Figure 2.

Klotho played an essential role in the E2-mediated increase in the number of Vglut1-positive clusters in hippocampal neurons. Primary cultured hippocampal neurons were transfected with a vector encoding scrambled control shRNA (sh-Scr, (A1–A4)) or Klotho shRNA (sh-KL, (A5–A8)) at Div10, and the neurons were fixed for double-immunostaining with anti-KL (red) and anti-MAP2 (blue) antibodies at Div14. The dashed lines in (A6) show the dendrites of the non-transfected neuron, which did not express Klotho shRNA-GFP (A). Quantification of KL expression in cultured hippocampal neurons (B). Two different Klotho shRNAs, sh-KL #1 and sh-KL# 2, were designed.

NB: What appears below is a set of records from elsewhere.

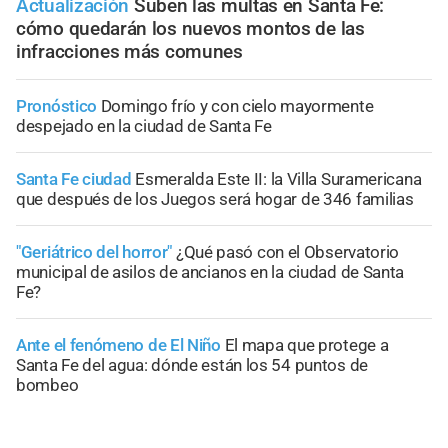
Actualización
Suben las multas en Santa Fe:
cómo quedarán los nuevos montos de las
infracciones más comunes
Pronóstico
Domingo frío y con cielo mayormente
despejado en la ciudad de Santa Fe
Santa Fe ciudad
Esmeralda Este II: la Villa Suramericana
que después de los Juegos será hogar de 346 familias
"Geriátrico del horror"
¿Qué pasó con el Observatorio
municipal de asilos de ancianos en la ciudad de Santa
Fe?
Ante el fenómeno de El Niño
El mapa que protege a
Santa Fe del agua: dónde están los 54 puntos de
bombeo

Vectors encoding sh-Scr and sh-KL were introduced into the hippocampal neurons by electroporation at the time of plating, and the Western blot result (C) showed that the expression of shRNA #1 and #2 reduces klotho (130 kDa) expression effectively. We used sh-KL #1 in subsequent experiments. Cultured hippocampal neurons were transfected with a vector encoding sh-Scr (D1–D8) and sh-KL (D9–D16) at Div10, and the cultures at Div13 were treated with the vehicle (D1–D4, D9–D12) or 10 nM E2 (D5–D8, D13–D16) for 48 h before fixing for double-immunostaining with antibodies specific to Vglut1 (red) and MAP2 (blue; D). Quantification of Vglut1-positive clusters (E). One-way and two-way ANOVA followed by Tukey’s test. Data are shown as the mean ± SEM. ** p < 0.01, *** p < 0.001.